Accessing Avro Data Files From Spark SQL Applications
Spark SQL supports loading and saving DataFrames from and to a variety of data sources. With the spark-avro library, you can process data encoded in the Avro format using Spark.
The spark-avro library supports most conversions between Spark SQL and Avro records, making Avro a first-class citizen in Spark. The library automatically performs the schema conversion. Spark SQL reads the data and converts it to Spark's internal representation; the Avro conversion is performed only during reading and writing data.
By default, when pointed at a directory, read methods silently skip any files that do not have the .avro extension. To include all files, set the avro.mapred.ignore.inputs.without.extension property to false. See Configuring Spark Applications.
Continue reading:
- Writing Compressed Data Files
- Accessing Partitioned Data Files
- Specifying Record Name and Namespace
- Spark SQL
- Avro to Spark SQL Conversion
- Spark SQL to Avro Conversion
- Limitations
- API Examples
Writing Compressed Data Files
sqlContext.setConf("spark.sql.avro.compression.codec","codec")
Accessing Partitioned Data Files
The spark-avro library supports writing and reading partitioned data. As you do when writing Parquet, pass the columns by which to partition to the writer. For examples, see Writing Partitioned Data and Reading Partitioned Data.Specifying Record Name and Namespace
Specify the record name and namespace to use when writing to disk by passing recordName and recordNamespace as optional parameters. For an example, see Specifying a Record Name.Spark SQL
sqlContext.sql("CREATE TEMPORARY TABLE table_name USING com.databricks.spark.avro OPTIONS (path "input dir")) df = sqlContext.sql("SELECT * FROM table_name")
Avro to Spark SQL Conversion
The spark-avro library supports conversion for all Avro data types:
- boolean -> BooleanType
- int -> IntegerType
- long -> LongType
- float -> FloatType
- double -> DoubleType
- bytes -> BinaryType
- string -> StringType
- record -> StructType
- enum -> StringType
- array -> ArrayType
- map -> MapType
- fixed -> BinaryType
- union(int, long) -> LongType
- union(float, double) -> DoubleType
- union(any, null) -> any
All doc, aliases, and other fields are stripped when they are loaded into Spark.

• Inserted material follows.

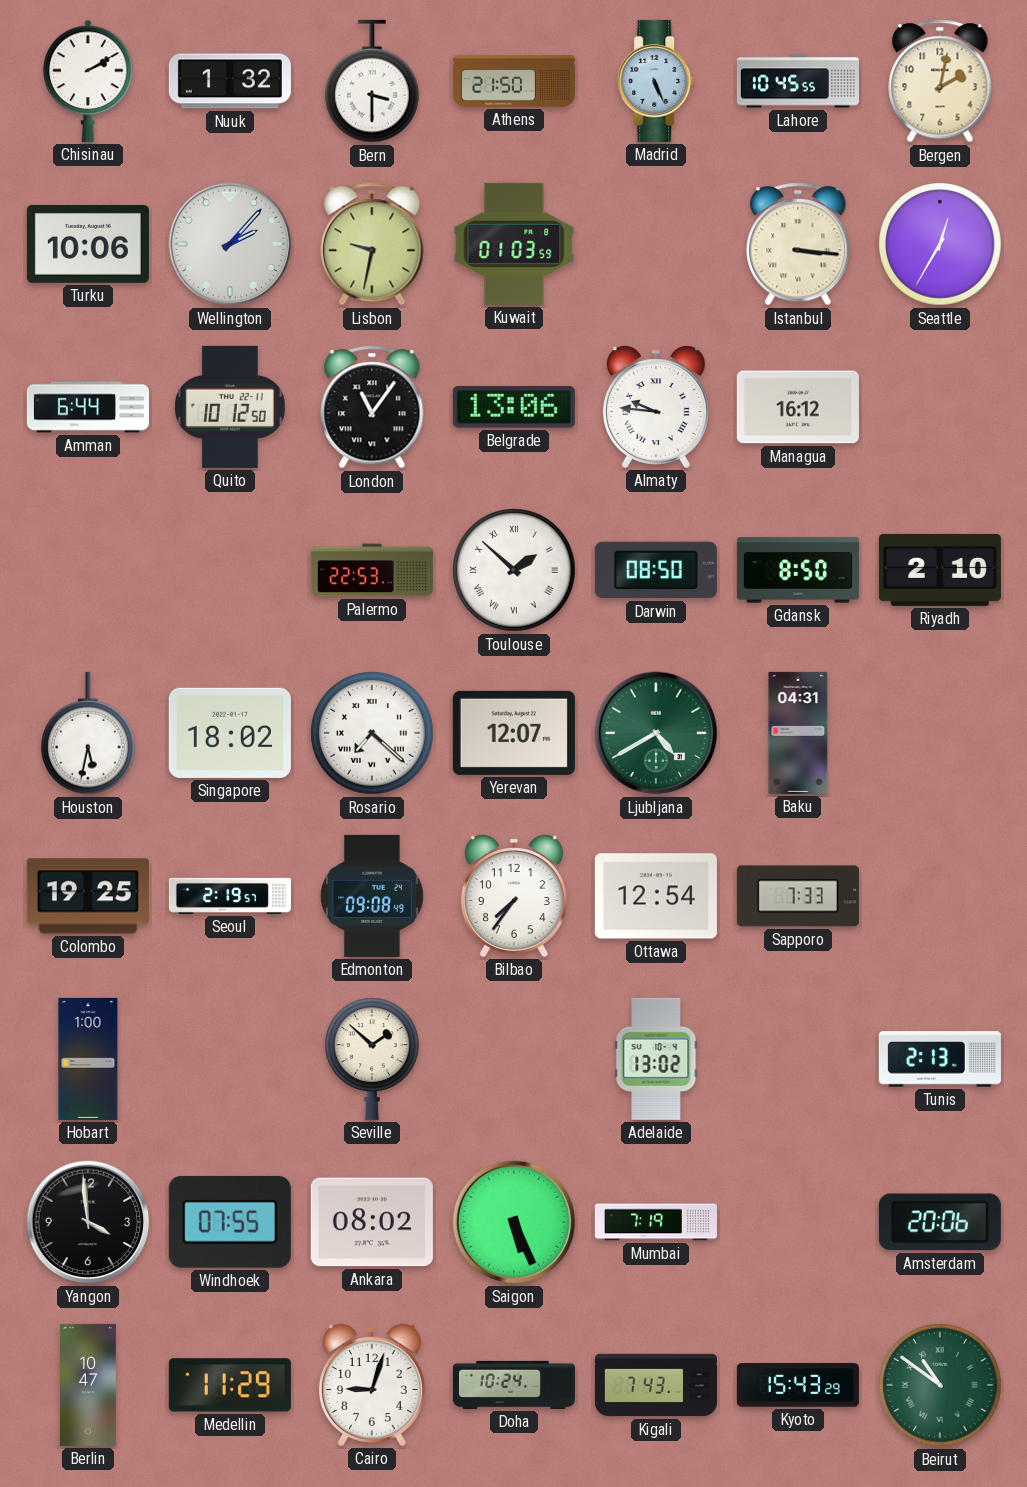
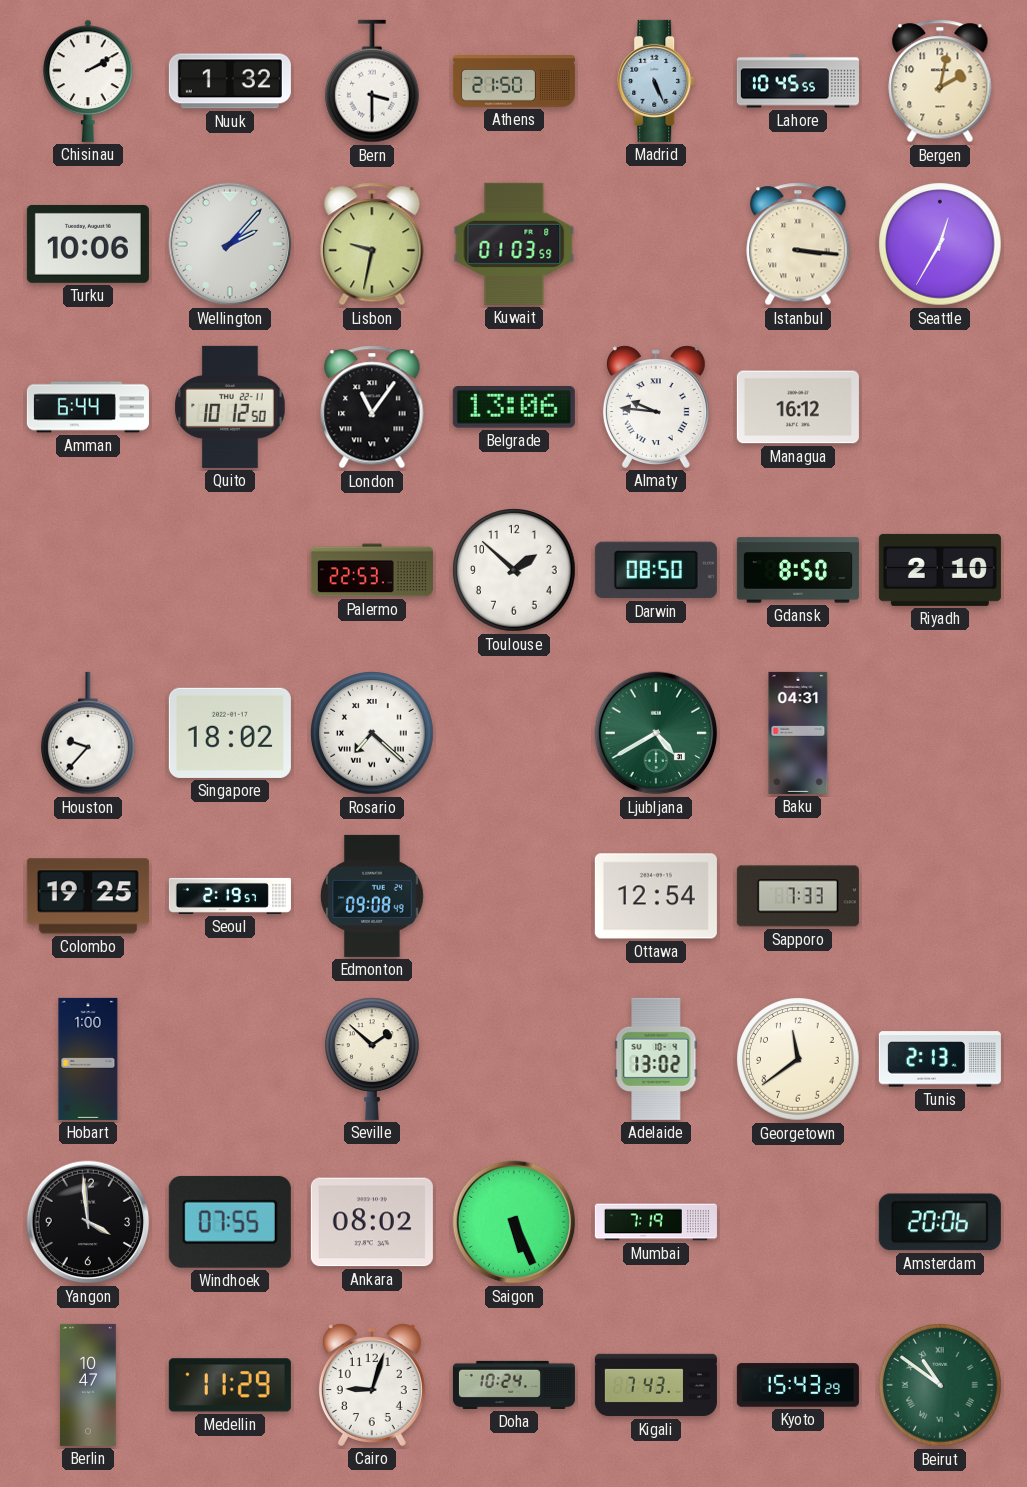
Toulouse numerals: Roman -> Arabic
Houston: 5:32 -> 9:37
Yerevan: 12:07 -> none
Bilbao: 7:36 -> none
Georgetown: none -> 11:39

Spark SQL to Avro Conversion
- BooleanType -> boolean
- IntegerType -> int
- LongType -> long
- FloatType -> float
- DoubleType -> double
- BinaryType -> bytes
- StringType -> string
- StructType -> record
- ArrayType -> array
- MapType -> map
- ByteType -> int
- ShortType -> int
- DecimalType -> string
- BinaryType -> bytes
- TimestampType -> long
Limitations
- Enumerated types are erased - Avro enumerated types become strings when they are read into Spark because Spark does not support enumerated types.

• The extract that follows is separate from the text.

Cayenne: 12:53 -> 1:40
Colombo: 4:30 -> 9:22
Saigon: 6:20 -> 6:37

- Unions on output - Spark writes everything as unions of the given type along with a null option.
- Avro schema changes - Spark reads everything into an internal representation. Even if you just read and then write the data, the schema for the output is different.
- Spark schema reordering - Spark reorders the elements in its schema when writing them to disk so that the elements being partitioned on are the last elements. For an example, see Writing Partitioned Data .
API Examples
This section provides examples of using the spark-avro API in all supported languages.
Scala Examples
The easiest way to work with Avro data files in Spark applications is by using the DataFrame API. The spark-avro library includes avro methods in SQLContext for reading and writing Avro files:
import com.databricks.spark.avro._ val sqlContext = new SQLContext(sc) // The Avro records are converted to Spark types, filtered, and // then written back out as Avro records val df = sqlContext.read.avro("input dir") df.filter("age > 5").write.avro("output dir")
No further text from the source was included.